[[ Records, beginning ]]
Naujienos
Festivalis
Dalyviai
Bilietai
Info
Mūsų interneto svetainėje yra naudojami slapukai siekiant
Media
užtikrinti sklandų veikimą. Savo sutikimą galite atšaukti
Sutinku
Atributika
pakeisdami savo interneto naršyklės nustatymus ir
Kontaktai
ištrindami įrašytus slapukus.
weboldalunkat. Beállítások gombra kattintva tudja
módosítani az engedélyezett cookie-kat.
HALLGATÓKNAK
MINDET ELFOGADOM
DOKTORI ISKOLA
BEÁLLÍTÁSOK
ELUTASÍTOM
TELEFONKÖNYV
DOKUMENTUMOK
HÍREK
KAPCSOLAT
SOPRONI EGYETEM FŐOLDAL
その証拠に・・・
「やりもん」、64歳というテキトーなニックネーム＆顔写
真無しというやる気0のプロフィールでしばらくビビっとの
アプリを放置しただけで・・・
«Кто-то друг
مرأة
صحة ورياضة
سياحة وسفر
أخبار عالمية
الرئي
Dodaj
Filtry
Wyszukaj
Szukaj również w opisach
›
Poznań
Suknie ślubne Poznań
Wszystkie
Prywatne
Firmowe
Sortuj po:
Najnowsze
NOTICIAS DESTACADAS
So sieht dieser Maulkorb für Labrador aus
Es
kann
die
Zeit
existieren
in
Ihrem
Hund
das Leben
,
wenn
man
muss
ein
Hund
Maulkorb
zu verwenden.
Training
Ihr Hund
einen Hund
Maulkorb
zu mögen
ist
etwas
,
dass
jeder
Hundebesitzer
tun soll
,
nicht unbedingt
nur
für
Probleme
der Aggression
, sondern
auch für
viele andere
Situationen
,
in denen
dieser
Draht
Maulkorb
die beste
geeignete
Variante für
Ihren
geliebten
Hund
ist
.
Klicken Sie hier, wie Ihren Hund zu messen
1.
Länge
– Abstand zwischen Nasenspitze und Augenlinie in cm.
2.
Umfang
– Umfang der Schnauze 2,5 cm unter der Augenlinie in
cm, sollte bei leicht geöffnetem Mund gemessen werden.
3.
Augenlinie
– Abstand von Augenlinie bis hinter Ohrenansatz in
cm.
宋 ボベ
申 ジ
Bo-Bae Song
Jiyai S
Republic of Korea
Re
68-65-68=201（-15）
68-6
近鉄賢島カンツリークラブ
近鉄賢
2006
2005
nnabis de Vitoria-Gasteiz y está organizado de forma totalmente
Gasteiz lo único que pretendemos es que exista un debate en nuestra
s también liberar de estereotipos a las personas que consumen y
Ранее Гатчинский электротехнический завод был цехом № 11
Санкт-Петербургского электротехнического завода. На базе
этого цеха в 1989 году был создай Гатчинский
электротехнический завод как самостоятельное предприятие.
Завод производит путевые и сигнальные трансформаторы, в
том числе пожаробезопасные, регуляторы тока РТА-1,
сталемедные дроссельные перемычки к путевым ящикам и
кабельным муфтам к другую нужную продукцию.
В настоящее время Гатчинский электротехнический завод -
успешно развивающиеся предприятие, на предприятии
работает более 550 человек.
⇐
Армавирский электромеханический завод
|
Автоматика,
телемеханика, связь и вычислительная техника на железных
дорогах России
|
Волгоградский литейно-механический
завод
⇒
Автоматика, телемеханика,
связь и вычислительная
[[ Records, end ]]
Your answer must be the full set of records above, reproduced exactly.

Naujienos
Festivalis
Dalyviai
Bilietai
Info
Mūsų interneto svetainėje yra naudojami slapukai siekiant
Media
užtikrinti sklandų veikimą. Savo sutikimą galite atšaukti
Sutinku
Atributika
pakeisdami savo interneto naršyklės nustatymus ir
Kontaktai
ištrindami įrašytus slapukus.
weboldalunkat. Beállítások gombra kattintva tudja
módosítani az engedélyezett cookie-kat.
HALLGATÓKNAK
MINDET ELFOGADOM
DOKTORI ISKOLA
BEÁLLÍTÁSOK
ELUTASÍTOM
TELEFONKÖNYV
DOKUMENTUMOK
HÍREK
KAPCSOLAT
SOPRONI EGYETEM FŐOLDAL
その証拠に・・・
「やりもん」、64歳というテキトーなニックネーム＆顔写
真無しというやる気0のプロフィールでしばらくビビっとの
アプリを放置しただけで・・・
«Кто-то друг
مرأة
صحة ورياضة
سياحة وسفر
أخبار عالمية
الرئي
Dodaj
Filtry
Wyszukaj
Szukaj również w opisach
›
Poznań
Suknie ślubne Poznań
Wszystkie
Prywatne
Firmowe
Sortuj po:
Najnowsze
NOTICIAS DESTACADAS
So sieht dieser Maulkorb für Labrador aus
Es
kann
die
Zeit
existieren
in
Ihrem
Hund
das Leben
,
wenn
man
muss
ein
Hund
Maulkorb
zu verwenden.
Training
Ihr Hund
einen Hund
Maulkorb
zu mögen
ist
etwas
,
dass
jeder
Hundebesitzer
tun soll
,
nicht unbedingt
nur
für
Probleme
der Aggression
, sondern
auch für
viele andere
Situationen
,
in denen
dieser
Draht
Maulkorb
die beste
geeignete
Variante für
Ihren
geliebten
Hund
ist
.
Klicken Sie hier, wie Ihren Hund zu messen
1.
Länge
– Abstand zwischen Nasenspitze und Augenlinie in cm.
2.
Umfang
– Umfang der Schnauze 2,5 cm unter der Augenlinie in
cm, sollte bei leicht geöffnetem Mund gemessen werden.
3.
Augenlinie
– Abstand von Augenlinie bis hinter Ohrenansatz in
cm.
宋 ボベ
申 ジ
Bo-Bae Song
Jiyai S
Republic of Korea
Re
68-65-68=201（-15）
68-6
近鉄賢島カンツリークラブ
近鉄賢
2006
2005
nnabis de Vitoria-Gasteiz y está organizado de forma totalmente
Gasteiz lo único que pretendemos es que exista un debate en nuestra
s también liberar de estereotipos a las personas que consumen y
Ранее Гатчинский электротехнический завод был цехом № 11
Санкт-Петербургского электротехнического завода. На базе
этого цеха в 1989 году был создай Гатчинский
электротехнический завод как самостоятельное предприятие.
Завод производит путевые и сигнальные трансформаторы, в
том числе пожаробезопасные, регуляторы тока РТА-1,
сталемедные дроссельные перемычки к путевым ящикам и
кабельным муфтам к другую нужную продукцию.
В настоящее время Гатчинский электротехнический завод -
успешно развивающиеся предприятие, на предприятии
работает более 550 человек.
⇐
Армавирский электромеханический завод
|
Автоматика,
телемеханика, связь и вычислительная техника на железных
дорогах России
|
Волгоградский литейно-механический
завод
⇒
Автоматика, телемеханика,
связь и вычислительная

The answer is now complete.